Google Serves a Cease-and-Desist On Android Modder
Several readers sent in word that Google has served a Cease and Desist order to Cyanogen, one of the most prolific Android modders: his CyanogenMod is enjoyed by 30,000 users. The move is puzzling. Gizmodo wonders what Google's game is, and Lauren Weinstein calls the move "not of the high 'Googley' caliber" that one would expect of the company.
Google a giant company, not your BFF.
Film at 11.
Leaving this issue aside, it does seem that Android is not the open savior that every thought it might be. Given that for a cell phone to work it must have towers, and that the towers are controlled by private enterprise in search of profit, and that large firms tend to sue each other as part of the competitive process, any completely open phone is unlikely to thrive in the marketplace. If google were no a commodity vendor, then I would say that an open phone might work. But given they want tens of millions of customers, there is going to be a compromise of open software and control.
"She's a scientist and a lesbian. She's not going to let it slide." Orphan Black
Stop distributing those apps in the ROM!
Add an app to retrieve them from the original (backup) version of the phone.
SafeTex: Copying copyrighted textures from original Quake to custom commercial levels without incident. IE Don't distribute what's already there.
IMarv
Trusting software vendors is no smarter than trus
Did your history book also mention that?
So, since ALL systems of humanity eventually fail, wouldnt it be more important to look at the quality of life that exists under these systems for the brief periods that they exist?

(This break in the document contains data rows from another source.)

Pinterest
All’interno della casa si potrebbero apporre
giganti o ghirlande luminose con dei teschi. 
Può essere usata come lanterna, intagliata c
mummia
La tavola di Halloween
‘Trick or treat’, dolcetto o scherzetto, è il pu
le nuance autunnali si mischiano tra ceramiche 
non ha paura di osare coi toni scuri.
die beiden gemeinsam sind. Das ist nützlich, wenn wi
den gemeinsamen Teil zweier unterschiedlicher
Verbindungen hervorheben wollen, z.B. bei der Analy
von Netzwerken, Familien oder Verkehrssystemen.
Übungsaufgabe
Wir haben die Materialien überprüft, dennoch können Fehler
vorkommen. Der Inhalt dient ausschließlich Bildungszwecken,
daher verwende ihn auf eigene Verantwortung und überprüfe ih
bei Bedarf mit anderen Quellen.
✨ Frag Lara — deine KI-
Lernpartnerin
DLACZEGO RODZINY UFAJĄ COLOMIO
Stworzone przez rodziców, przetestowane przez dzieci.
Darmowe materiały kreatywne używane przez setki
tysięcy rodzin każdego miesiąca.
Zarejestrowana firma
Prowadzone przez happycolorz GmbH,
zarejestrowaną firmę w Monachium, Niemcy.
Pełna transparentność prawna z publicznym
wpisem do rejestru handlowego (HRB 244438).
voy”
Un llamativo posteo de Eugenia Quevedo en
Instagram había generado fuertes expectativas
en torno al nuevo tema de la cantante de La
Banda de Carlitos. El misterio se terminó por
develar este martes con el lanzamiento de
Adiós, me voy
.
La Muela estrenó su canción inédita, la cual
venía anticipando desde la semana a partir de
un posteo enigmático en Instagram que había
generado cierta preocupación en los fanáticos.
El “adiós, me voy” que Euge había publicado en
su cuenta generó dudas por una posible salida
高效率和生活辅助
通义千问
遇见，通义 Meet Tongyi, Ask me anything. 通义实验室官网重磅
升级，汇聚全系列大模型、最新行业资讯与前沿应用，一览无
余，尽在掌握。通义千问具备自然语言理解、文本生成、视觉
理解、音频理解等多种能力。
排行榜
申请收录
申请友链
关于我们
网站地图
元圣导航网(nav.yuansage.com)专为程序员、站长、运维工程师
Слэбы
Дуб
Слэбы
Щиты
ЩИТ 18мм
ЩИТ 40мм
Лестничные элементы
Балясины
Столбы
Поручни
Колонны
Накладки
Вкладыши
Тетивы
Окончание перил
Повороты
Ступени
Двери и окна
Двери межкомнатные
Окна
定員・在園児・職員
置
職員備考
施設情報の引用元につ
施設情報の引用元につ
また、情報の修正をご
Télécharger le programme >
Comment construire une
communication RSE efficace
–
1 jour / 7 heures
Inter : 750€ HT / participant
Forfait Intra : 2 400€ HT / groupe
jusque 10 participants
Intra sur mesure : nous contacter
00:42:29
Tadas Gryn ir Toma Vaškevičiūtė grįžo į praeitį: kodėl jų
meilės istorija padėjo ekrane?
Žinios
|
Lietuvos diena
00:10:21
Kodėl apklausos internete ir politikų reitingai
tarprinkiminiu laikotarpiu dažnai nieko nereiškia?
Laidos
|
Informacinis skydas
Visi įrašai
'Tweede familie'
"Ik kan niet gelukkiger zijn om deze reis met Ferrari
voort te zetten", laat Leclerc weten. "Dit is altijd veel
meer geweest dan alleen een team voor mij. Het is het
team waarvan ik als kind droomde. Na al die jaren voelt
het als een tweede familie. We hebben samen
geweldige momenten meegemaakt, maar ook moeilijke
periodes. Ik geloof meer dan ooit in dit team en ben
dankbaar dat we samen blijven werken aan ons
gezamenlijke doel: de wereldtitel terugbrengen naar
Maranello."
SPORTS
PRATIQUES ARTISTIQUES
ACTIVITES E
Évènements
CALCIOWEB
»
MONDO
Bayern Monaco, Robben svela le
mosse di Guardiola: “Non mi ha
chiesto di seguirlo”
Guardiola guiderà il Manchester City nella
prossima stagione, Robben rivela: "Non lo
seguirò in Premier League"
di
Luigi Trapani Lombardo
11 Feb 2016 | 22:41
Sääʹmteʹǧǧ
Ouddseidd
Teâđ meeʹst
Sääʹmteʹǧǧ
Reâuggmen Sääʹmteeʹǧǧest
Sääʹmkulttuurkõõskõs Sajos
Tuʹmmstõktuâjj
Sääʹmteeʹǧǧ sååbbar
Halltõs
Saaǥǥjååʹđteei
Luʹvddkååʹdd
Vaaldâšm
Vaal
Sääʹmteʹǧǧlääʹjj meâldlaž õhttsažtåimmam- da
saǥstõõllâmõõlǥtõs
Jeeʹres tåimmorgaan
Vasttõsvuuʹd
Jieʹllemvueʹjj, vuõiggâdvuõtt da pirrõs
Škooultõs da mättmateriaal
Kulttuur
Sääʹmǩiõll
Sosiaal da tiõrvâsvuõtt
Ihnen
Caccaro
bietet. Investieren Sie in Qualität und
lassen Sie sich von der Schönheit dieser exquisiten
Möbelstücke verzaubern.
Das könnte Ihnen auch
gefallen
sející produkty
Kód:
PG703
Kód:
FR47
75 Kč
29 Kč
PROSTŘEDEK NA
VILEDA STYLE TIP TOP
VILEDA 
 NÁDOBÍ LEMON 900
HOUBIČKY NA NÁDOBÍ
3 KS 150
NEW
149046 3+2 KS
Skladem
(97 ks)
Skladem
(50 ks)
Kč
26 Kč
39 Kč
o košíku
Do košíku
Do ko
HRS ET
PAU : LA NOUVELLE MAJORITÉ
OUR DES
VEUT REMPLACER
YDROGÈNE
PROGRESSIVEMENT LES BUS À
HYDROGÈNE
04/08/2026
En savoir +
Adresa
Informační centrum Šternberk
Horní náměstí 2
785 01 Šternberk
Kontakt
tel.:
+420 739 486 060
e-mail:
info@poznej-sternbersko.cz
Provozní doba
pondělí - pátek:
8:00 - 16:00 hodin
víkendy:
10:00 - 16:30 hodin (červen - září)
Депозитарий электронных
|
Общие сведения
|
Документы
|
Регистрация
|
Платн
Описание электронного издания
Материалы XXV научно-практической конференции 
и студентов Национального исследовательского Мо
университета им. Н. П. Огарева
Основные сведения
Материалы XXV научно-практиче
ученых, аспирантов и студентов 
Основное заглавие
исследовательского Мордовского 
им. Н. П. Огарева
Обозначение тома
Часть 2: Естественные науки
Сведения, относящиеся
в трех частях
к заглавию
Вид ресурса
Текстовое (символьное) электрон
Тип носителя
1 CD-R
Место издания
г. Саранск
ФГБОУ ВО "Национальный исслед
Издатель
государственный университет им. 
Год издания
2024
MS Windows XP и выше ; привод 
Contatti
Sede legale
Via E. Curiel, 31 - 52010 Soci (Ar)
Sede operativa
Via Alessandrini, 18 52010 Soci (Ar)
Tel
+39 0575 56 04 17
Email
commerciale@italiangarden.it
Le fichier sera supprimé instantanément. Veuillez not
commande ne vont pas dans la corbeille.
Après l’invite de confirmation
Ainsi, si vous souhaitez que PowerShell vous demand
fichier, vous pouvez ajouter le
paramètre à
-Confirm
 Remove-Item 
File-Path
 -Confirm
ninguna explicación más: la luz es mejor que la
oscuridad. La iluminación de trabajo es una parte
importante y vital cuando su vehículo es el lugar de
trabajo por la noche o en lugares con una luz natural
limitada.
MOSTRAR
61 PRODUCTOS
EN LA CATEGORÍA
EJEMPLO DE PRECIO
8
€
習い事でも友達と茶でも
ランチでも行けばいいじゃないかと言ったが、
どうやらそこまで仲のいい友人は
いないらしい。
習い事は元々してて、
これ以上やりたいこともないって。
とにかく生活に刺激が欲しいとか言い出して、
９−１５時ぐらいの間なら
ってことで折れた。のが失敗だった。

Google is sending a C&D because someone is distributing closed-source Google apps (like GMail, Google Maps, etc...) without a license.
This is why I want a phone that runs only Free Software in the base install. If I know that the base functionality is open and free, that means I can take that base set of software and modify it and distribute it to other people without worry of getting a C&D letter like this one.
Free Software licenses are a great way to CYA. Sure, they do a number of other things for you as well, and they aren't always the best at dealing with software patents, but they CYA a lot more than most proprietary licenses I've seen.
coding is life
They try, they don't always succeed, sometimes they fail miserably, but they do try. Which is better than 99% of the companies out there.
Wrong end. When you're talking about something that needs to use a network to be useful, you've got to start at the network. The device is the LEAST important part. As long as the phone company gets to say what does or does not run on their network the devices will do what they need to meet those requirements.
It's kind of funny actually - Apple releases a closed phone but doesn't sick the lawyers on any of the hackers. Google releases an "open" phone but does sick the lawyers on the hackers.
Seems to me that the most reasonable compromise, for all involved, is for Google to allow redistribution without modification of their closed source software. Yes, Google has the legal right to make cyanogen stop distributing, but how does that benefit Google? Lots of 'proprietary' software are distributed as .zip or .exe files which the license allows you to make verbatim copies of. This is slightly different, because the software is incorporated as part of a ROM image, but as long as the software inside the ROM image isn't modified, Google should just let him distribute. He's not hurting them in any real way.
Umm, Linux is the same way, developers have the freedom to write a closed source app for it. Which is good. Otherwise I wouldn't have matlab on linux. Which is an industry standard for many engineering applications. So this is really not too news worthy, Google has closed source apps and open source apps. Just because a company has some OSS apps, doesn't mean they can't defend the rest of their apps.
It's pretty clear that Google goes way out of its way to provide APIs and guidance on using its stuff as a third party, so I suspect that there's specifics in this C&D that aren't just "you used our service." Specifically, if they were re-packaging Google's logos or the like, then there's real copyright concerns there.
You mean trademarks like Gmail(tm) and the Google(tm) logo? Which are almost certainly being distributed as part of those apps?
Chelloveck
I give up on debugging. From now on, SIGSEGV is a feature.
You mean like China?
Google, please hire Cyanogen. He is clever!
RFC1925
His latest ROM has the new market app which isn't only closed-source, but it's unreleased closed source. Google doesn't want their stuff going into the wild until they say so.